The GMC’s guidance makes clear that such directives can be ignored only where there is evidence that a patient may have changed his or her mind. The guidance also states that doctors should respect the wishes of patients who make their feelings clear verbally, provided they are deemed to have the mental capability of doing so.
It is clear from the guidance that doctors should not let their own personal or religious objections interfere with ‘living wills’.
It is specified in the guidance:
‘Following established ethical and legal (including human rights) principles, decisions covering potentially life-prolonging treatments must not be motivated by a desire to bring about a patient’s death and must start with a presumption in favour of prolonging life.
‘This presumption will normally require you to take all reasonable steps to prolong a patient’s life.
‘However, there is no absolute obligation to prolong life irrespective of the consequences for the patient, and irrespective of the patient’s views, if they are known or can be found out.’
(Click here to read the guidelines)
In October 2009, doctors at the Norfolk and Norwich University Hospital allowed a young woman to die because she requested no medical help if she attempted suicide and feared they would be charged with assault if they treated her. Kerrie Wooltorton, 26, was allowed to die because she had signed a ‘living will’ and doctors feared that that would mean they could be prosecuted if they intervened to save her life.
(See the CCFON report)
A doctors’ group and pro-life campaigners expressed their disappointment over the published guidance and suggested that it crossed all the lines.
Dr Peter Saunders, Chairman of Care Not Killing, an alliance of individuals and organisations bringing together disability and human rights organisations, healthcare and palliative care groups, and faith-based organisations, said many patients nearing the end of their lives could not articulate a change in their wishes. He said:
‘We must beware of the danger of allowing a hastily-drafted and ill-informed advance refusal to trump good clinical judgement.

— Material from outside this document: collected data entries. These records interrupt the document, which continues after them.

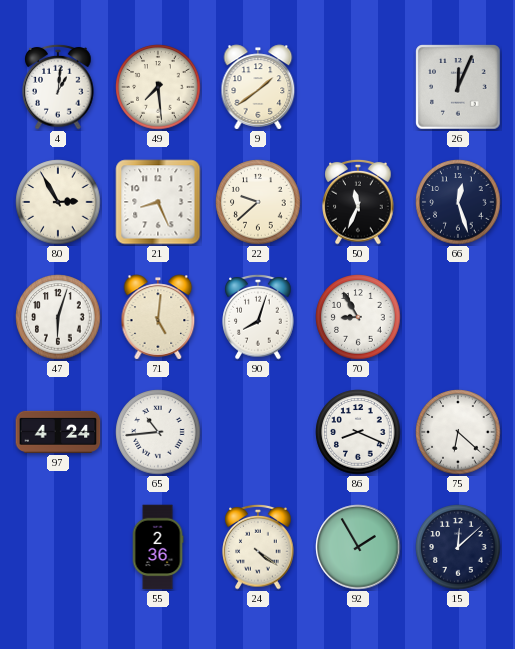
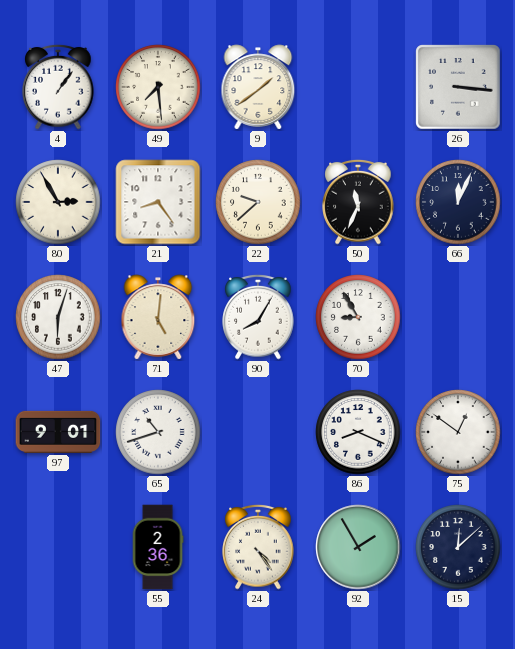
4: 1:01 -> 1:06
26: 12:04 -> 3:16
21: 8:26 -> 8:24
66: 12:27 -> 12:04
90: 8:03 -> 8:05
97: 4:24 -> 9:01
65: 10:44 -> 10:42
75: 6:22 -> 12:51
24: 4:21 -> 4:24
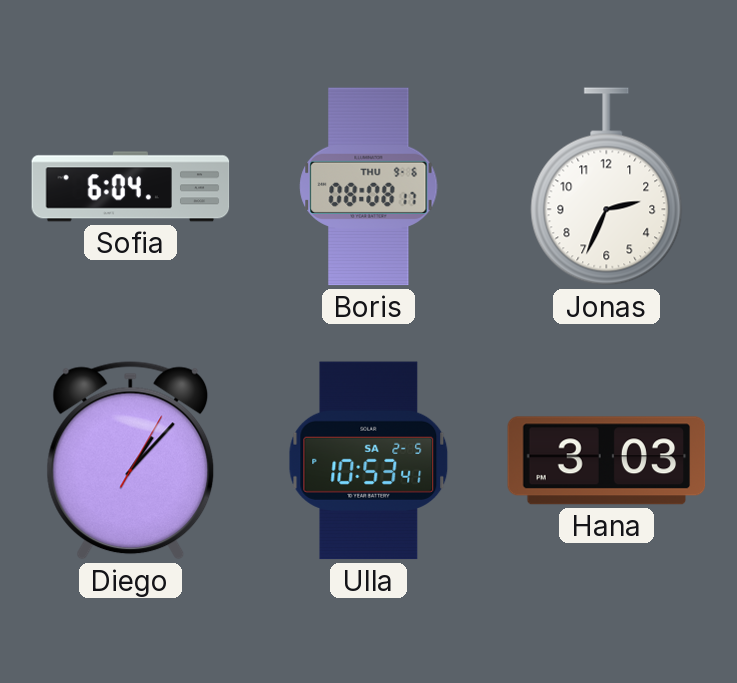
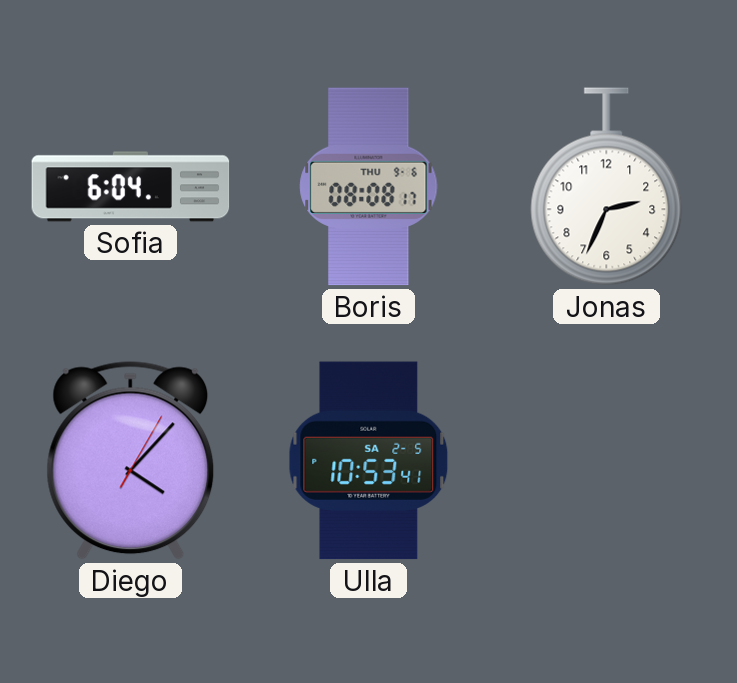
Diego: 1:07 -> 4:07
Hana: 3:03 -> none
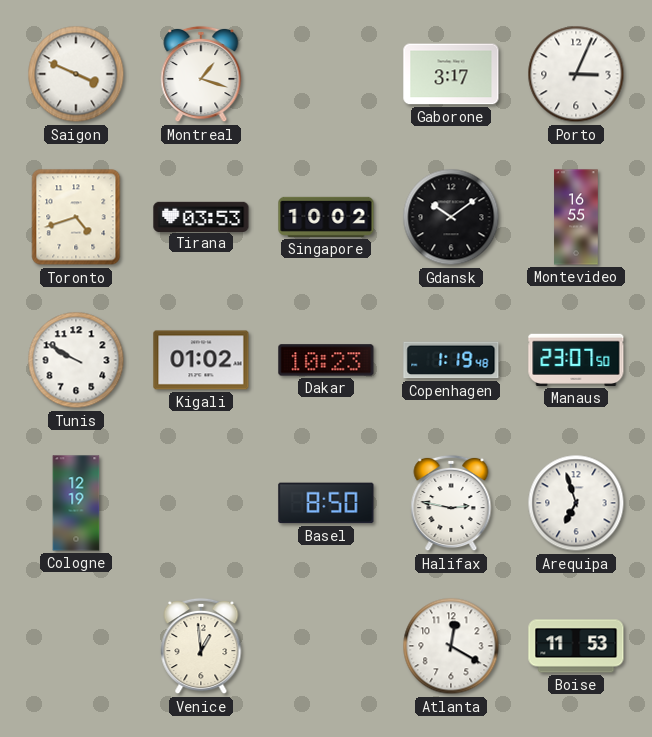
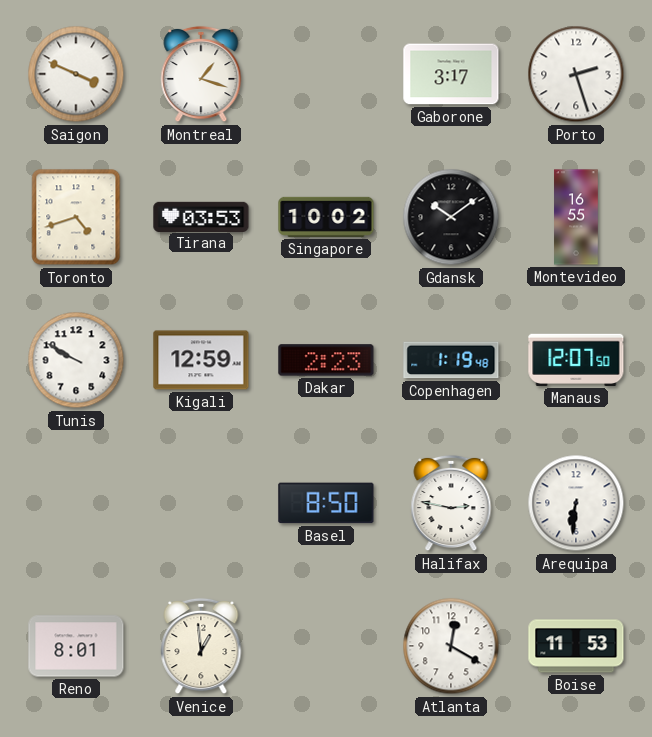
Porto: 3:04 -> 2:27
Kigali: 01:02 -> 12:59
Dakar: 10:23 -> 2:23
Manaus: 23:07 -> 12:07
Cologne: 12:19 -> none
Arequipa: 6:57 -> 6:31
Reno: none -> 8:01
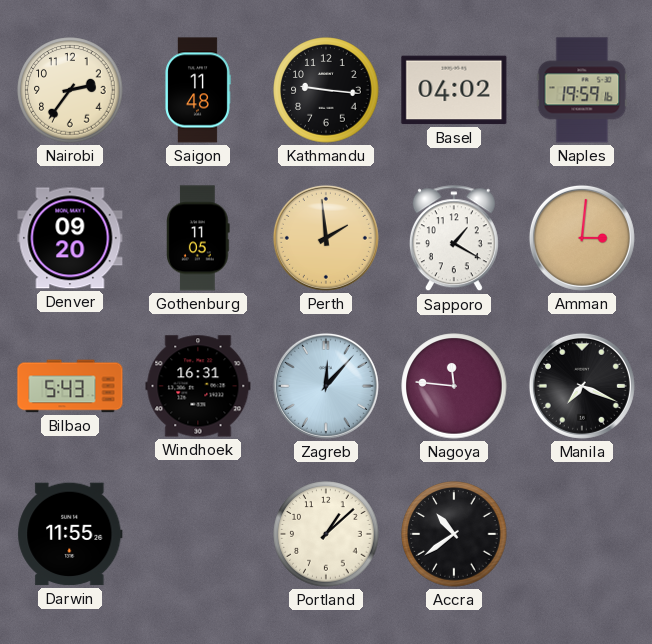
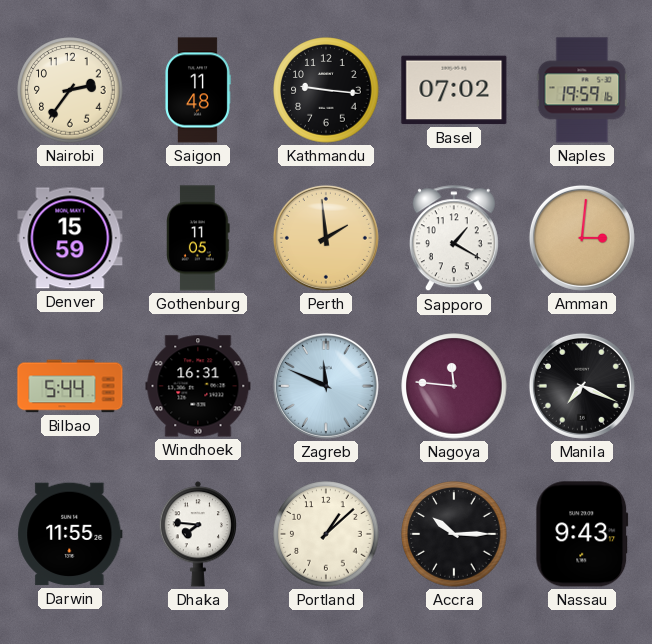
Basel: 04:02 -> 07:02
Denver: 09:20 -> 15:59
Bilbao: 5:43 -> 5:44
Zagreb: 12:07 -> 11:49
Dhaka: none -> 7:46
Accra: 10:39 -> 10:15
Nassau: none -> 9:43
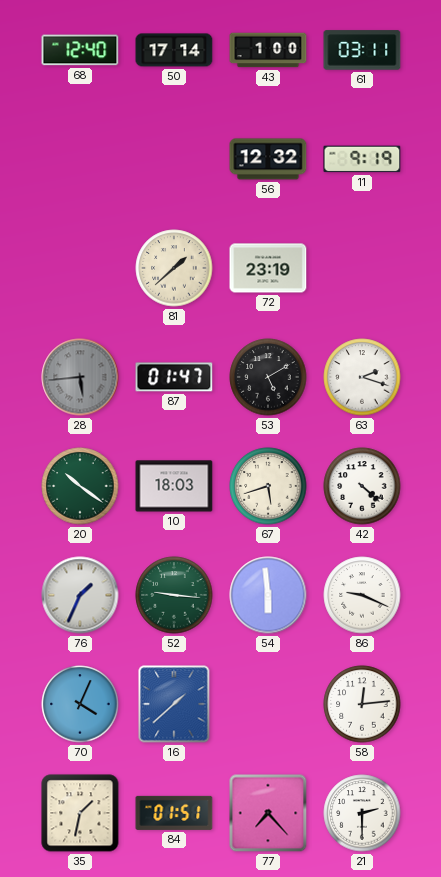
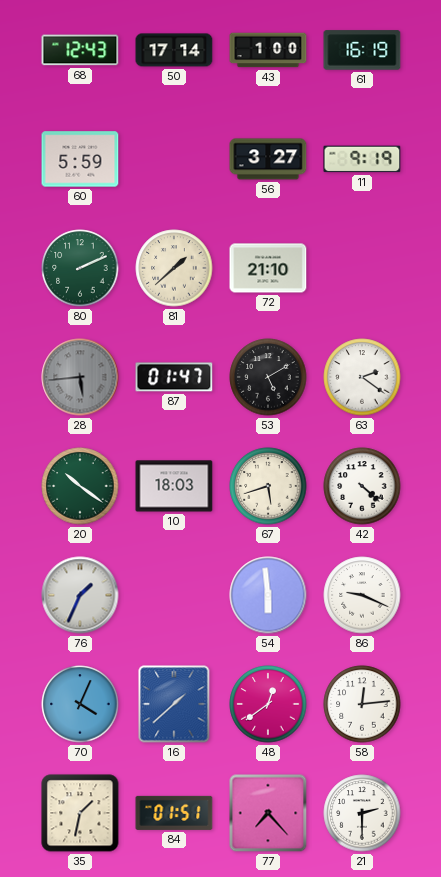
68: 12:40 -> 12:43
61: 03:11 -> 16:19
60: none -> 5:59
56: 12:32 -> 3:27
80: none -> 2:11
72: 23:19 -> 21:10
63: 2:18 -> 2:21
52: 9:16 -> none
48: none -> 12:39
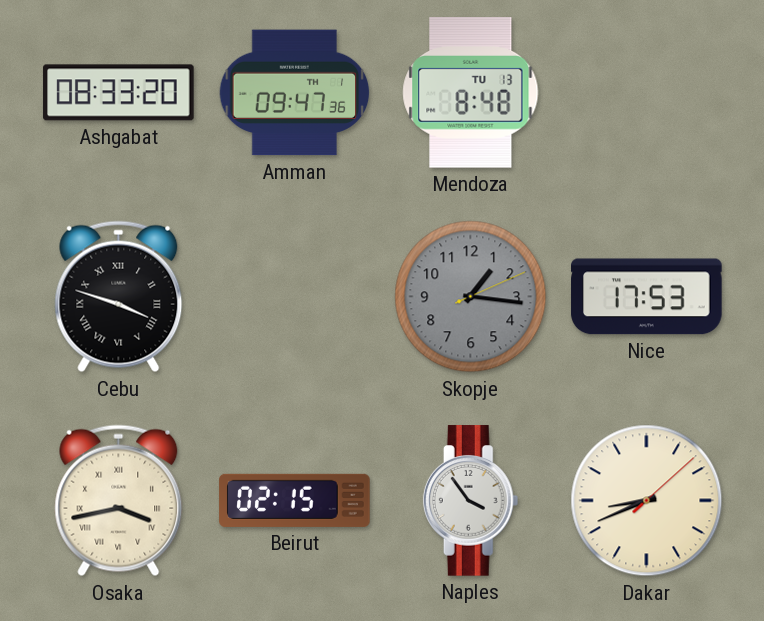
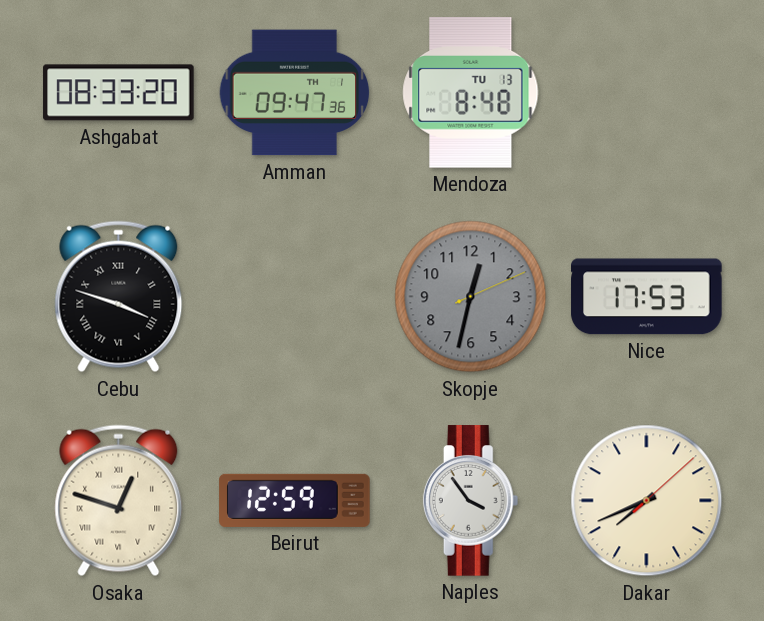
Skopje: 1:16 -> 12:32
Osaka: 3:43 -> 12:48
Beirut: 02:15 -> 12:59
Dakar: 8:41 -> 7:41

‘Most people believe that there could be times when their best interests would be best served if clinicians ignored their directive. We trust therefore that the GMC will look kindly upon doctors who, for good clinical and ethical reasons and with the very best interests of the patient at heart, choose on occasions not to follow them.’
Dominica Roberts, the chairman of the Pro-Life Alliance, said:
‘Everybody has the right to refuse treatment. But feeding and hydrating a patient, even artificially, is not treatment, it is care.’
It is reported that the rules in the guidance also detail what doctors should do if a patient wants treatment to continue when there might not be any medical justification for it. The guidance states that if a patient requests a treatment — such as artificial feeding — to continue right up until the point of death, that their doctor can overrule such wishes if the doctor considers it would offer no benefit and cause the patient discomfort or harm.
In March 2009, the GMC’s draft guidance formally advised doctors for the first time that patients’ wishes – or those of their relatives – should be given greater weight in situations where there is a chance to prolong or save life, even for a short time.
(See the CCFON report)
In September 2009, a group of medical experts warned that official guidelines of the NHS used in UK hospitals were sentencing terminally ill patients to a premature death.
(See the CCFON report)
The new GMC guidelines come into force on 1 July 2010.